◆ **Prompt**
For this exercise, write out the full listing that follows exactly and skip its pictures.
========
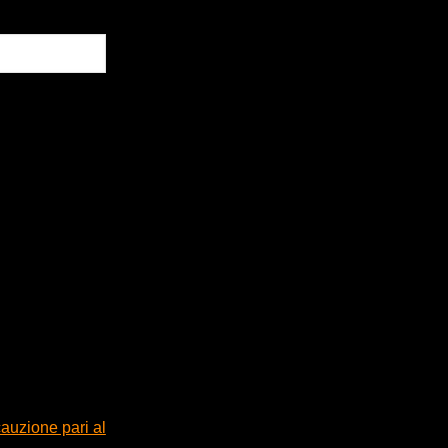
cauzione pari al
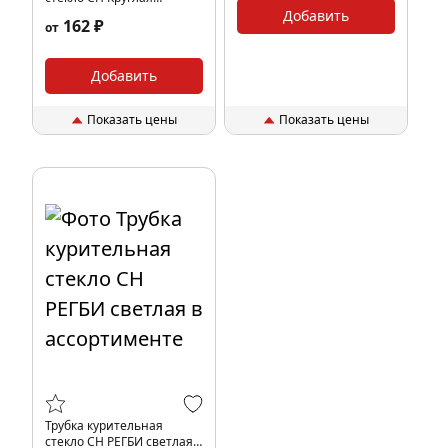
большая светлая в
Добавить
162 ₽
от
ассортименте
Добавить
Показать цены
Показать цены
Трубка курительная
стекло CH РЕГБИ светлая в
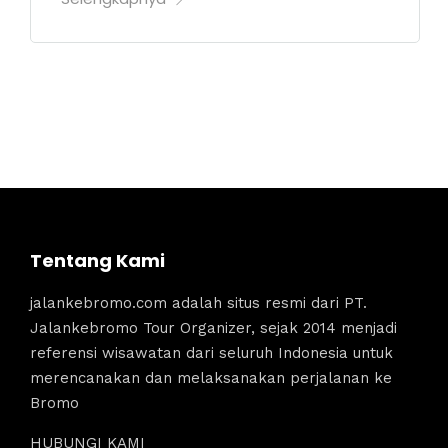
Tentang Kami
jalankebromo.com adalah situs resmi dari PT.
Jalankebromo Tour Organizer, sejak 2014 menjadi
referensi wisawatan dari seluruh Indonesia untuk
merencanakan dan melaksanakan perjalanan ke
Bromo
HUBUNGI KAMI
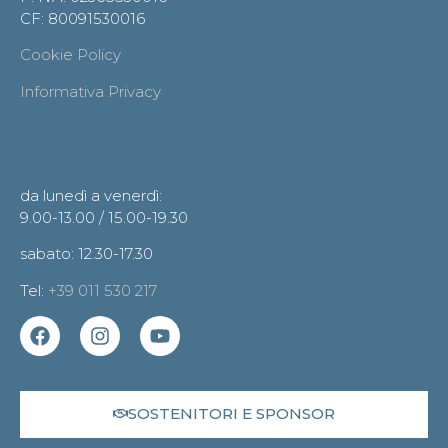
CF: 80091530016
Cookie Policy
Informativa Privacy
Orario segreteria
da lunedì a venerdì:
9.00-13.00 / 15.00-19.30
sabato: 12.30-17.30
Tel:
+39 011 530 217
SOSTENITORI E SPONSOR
========
◆ **Answer below**
cauzione pari al
большая светлая в
Добавить
162 ₽
от
ассортименте
Добавить
Показать цены
Показать цены
Трубка курительная
стекло CH РЕГБИ светлая в
Tentang Kami
jalankebromo.com adalah situs resmi dari PT.
Jalankebromo Tour Organizer, sejak 2014 menjadi
referensi wisawatan dari seluruh Indonesia untuk
merencanakan dan melaksanakan perjalanan ke
Bromo
HUBUNGI KAMI
CF: 80091530016
Cookie Policy
Informativa Privacy
Orario segreteria
da lunedì a venerdì:
9.00-13.00 / 15.00-19.30
sabato: 12.30-17.30
Tel:
+39 011 530 217
SOSTENITORI E SPONSOR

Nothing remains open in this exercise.